Microsoft's cloud business and the subscriptions tied to it are poised to accelerate in the quarters ahead, according to Cowen analyst Gregg Moskowitz.
In a research note, Moskowitz upgraded Microsoft shares to an outperform from a market perform. The primary rationale was Office revenue and subscriptions to Office 365. He said:
Largely overlooked in the F3Q report, we believe, is a critical turning point in Microsoft's transition of Office to a subscription. Further, this turning point simultaneously occurred in both the consumer and commercial Office businesses. Specifically, as shown on the following page, total consumer and commercial Office revenue - perpetual and subscription combined - each grew on a y/y reported basis (and more, of course, in constant currency terms), reversing a series of declines that occurred once the transition was well underway.
Moskowitz added that Microsoft appears to have made the transition to subscriptions well.

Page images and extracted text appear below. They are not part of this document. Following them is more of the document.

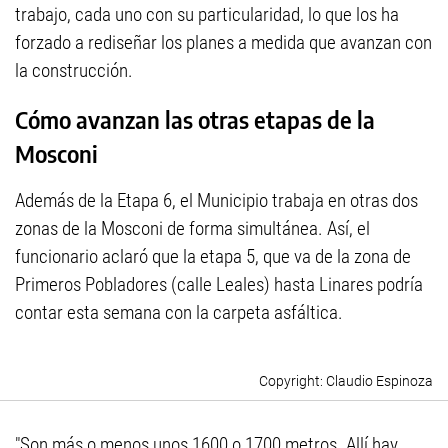
trabajo, cada uno con su particularidad, lo que los ha
forzado a rediseñar los planes a medida que avanzan con
la construcción.
Cómo avanzan las otras etapas de la
Mosconi
Además de la Etapa 6, el Municipio trabaja en otras dos
zonas de la Mosconi de forma simultánea. Así, el
funcionario aclaró que la etapa 5, que va de la zona de
Primeros Pobladores (calle Leales) hasta Linares podría
contar esta semana con la carpeta asfáltica.
Claudio Espinoza
"Son más o menos unos 1600 o 1700 metros. Allí hay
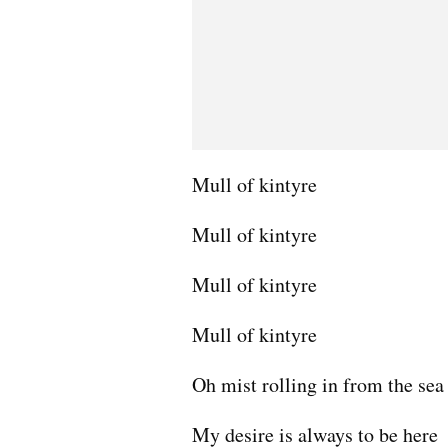
Mull of kintyre
Mull of kintyre
Mull of kintyre
Mull of kintyre
Oh mist rolling in from the sea
My desire is always to be here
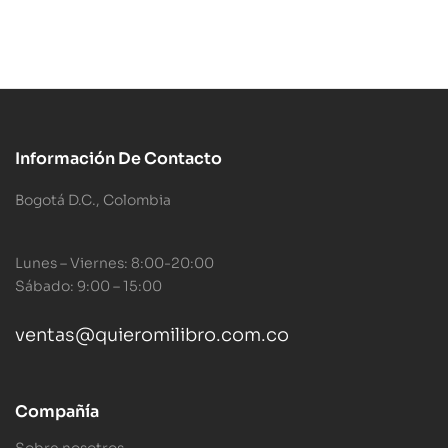
Información De Contacto
Bogotá D.C., Colombia
Lunes – Viernes: 8:00-20:00
Sábado: 9:00 – 15:00
ventas@quieromilibro.com.co
Compañía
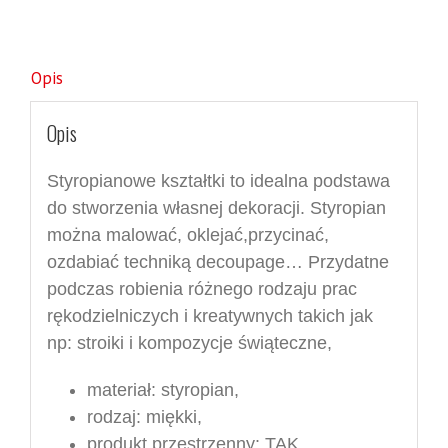
Opis
Opis
Styropianowe kształtki to idealna podstawa
do stworzenia własnej dekoracji. Styropian
można malować, oklejać,przycinać,
ozdabiać techniką decoupage… Przydatne
podczas robienia różnego rodzaju prac
rękodzielniczych i kreatywnych takich jak
np: stroiki i kompozycje świąteczne,
materiał: styropian,
rodzaj: miękki,
produkt przestrzenny: TAK,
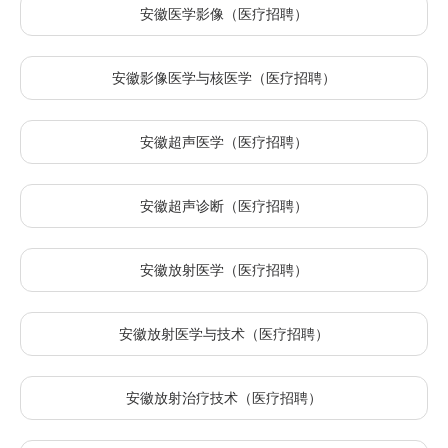
安徽医学影像（医疗招聘）
安徽影像医学与核医学（医疗招聘）
安徽超声医学（医疗招聘）
安徽超声诊断（医疗招聘）
安徽放射医学（医疗招聘）
安徽放射医学与技术（医疗招聘）
安徽放射治疗技术（医疗招聘）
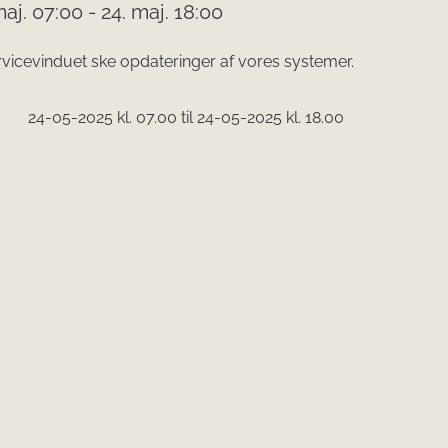
maj. 07:00 - 24. maj. 18:00
servicevinduet ske opdateringer af vores systemer.
24-05-2025 kl. 07.00
til
24-05-2025 kl. 18.00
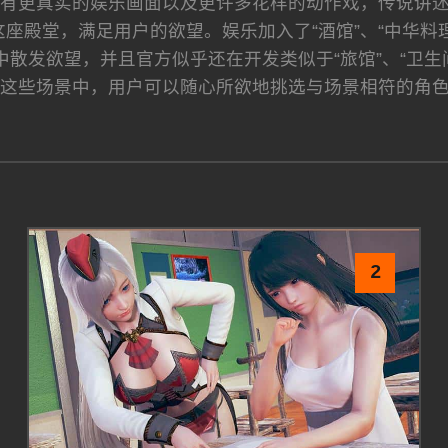
安卓版将有更真实的娱乐画面以及更许多花样的动作戏，传说
座殿堂，满足用户的欲望。娱乐加入了“酒馆”、“中华料理
散发欲望，并且官方似乎还在开发类似于“旅馆”、“卫生间”
这些场景中，用户可以随心所欲地挑选与场景相符的角
2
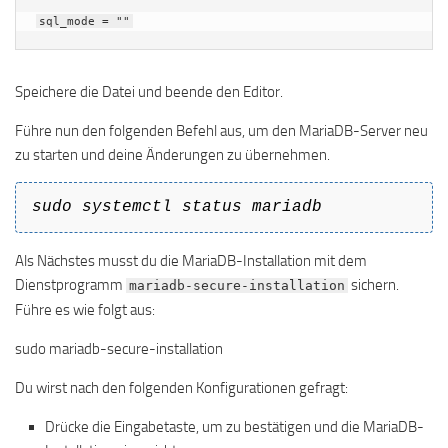
Speichere die Datei und beende den Editor.
Führe nun den folgenden Befehl aus, um den MariaDB-Server neu
zu starten und deine Änderungen zu übernehmen.
sudo systemctl status mariadb
Als Nächstes musst du die MariaDB-Installation mit dem
Dienstprogramm
sichern.
mariadb-secure-installation
Führe es wie folgt aus:
sudo mariadb-secure-installation
Du wirst nach den folgenden Konfigurationen gefragt:
Drücke die Eingabetaste, um zu bestätigen und die MariaDB-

As for the bottom line, Moskowitz said that Microsoft's capital spending for its cloud infrastructure is likely to moderate and that reality means that subscription revenue will fall to the bottom line.
The other moving part behind Microsoft's upgrade was Moskowitz's take on Azure. In a cloud survey 314 public cloud customers, Azure was the clear No. 2 behind Amazon Web Services. He said:
Among those respondents who are looking to add a new Public Cloud service, 59% are considering Azure, which was higher than any other offering. Further, when restricting the data to enterprise customers, Azure held a commanding 10 point advantage over the next closest vendor (53% vs. 43% for IBM SoftLayer), making it the clear preference within this category of customer.
According to Moskowitz, Azure is being used for tier 1 and 2 workloads for business applications.